### DATA EXTRACT:

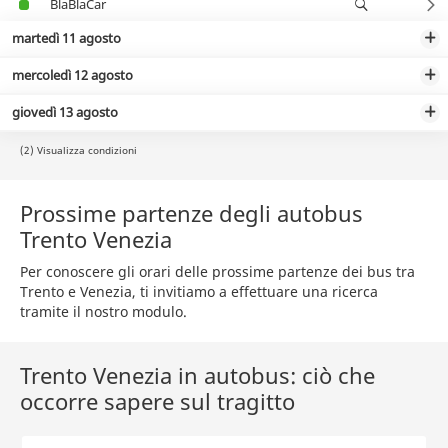
BlaBlaCar
martedì 11 agosto
mercoledì 12 agosto
giovedì 13 agosto
(2) Visualizza condizioni
Prossime partenze degli autobus
Trento Venezia
Per conoscere gli orari delle prossime partenze dei bus tra
Trento e Venezia, ti invitiamo a effettuare una ricerca
tramite il nostro modulo.
Trento Venezia in autobus: ciò che
occorre sapere sul tragitto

### TASK DETAILS:
Only the lines containing "partenze" are needed; copy each of them from the data.

### EXERCISE SOLUTION:
Prossime partenze degli autobus
Per conoscere gli orari delle prossime partenze dei bus tra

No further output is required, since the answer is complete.